Miller’s Frankenstein is more irresponsible than cruel, more absent-minded than sociopathic. In short, he is more innocent than he is aware. Whereas Cumberbatch’s performances as both Creature and Creator are meditations in the frustration of knowledge, both of Miller’s performances are contemplations on the danger of innocence.

This dynamic is best exemplified when comparing interpretations of an exchange between Victor and his Creature where they discuss the idea of love.

Miller’s Frankenstein seems to ask the Creature to explain how he knows that he’s in love out of genuine personal curiosity, as if pained by the incongruity of being engaged but not being capable of feeling the emotional intimacy of loving another. He is jealous while at the same time wishing that the Creature could show him the way, and could teach him how to love.

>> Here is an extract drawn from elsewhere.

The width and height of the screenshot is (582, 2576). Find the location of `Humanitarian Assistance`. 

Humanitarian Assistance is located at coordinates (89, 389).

In the reversal of this scene, Cumberbatch’s Frankenstein asks the question in a sneer, coming from that familiar place of anger and haughty confidence. How dare his Creature claim to know what love is? If the great Victor Frankenstein himself can’t understand it, what chance does a monster have in feeling true emotion? The humility of the earlier performance is transformed into arrogance.

So, what does this reversal of roles reveal about the text itself? I could make up answer. In scholarship surrounding the original text, much is made of the dynamic of monster vs man — Who is actually more cultured? Who is more thoughtful and eloquent? Who is truly humane and who is something other than human?  All of these are still valid questions but I think what this performance revealed to me is that there are elements of either in both, and in this way, Creator and Creation are truly perfect reflections of imperfection.

As I’ve expressed before, I have uncomfortable feelings surrounding the idea of infinity, which is why I tend to be suspicious of theatre at its core — too many uncontrollable elements combining to create infinite possibilities in interpretations. But, much like Shelley’s novel itself, perhaps theatre is also the imperfect creation of man — a fumbling, reactive brute that at times has a grasp that exceeds its reach, while at the same time knowing and doing more than it meant to.

Happy Birthday Frankenstein. At 200 years old, you still look great for your age.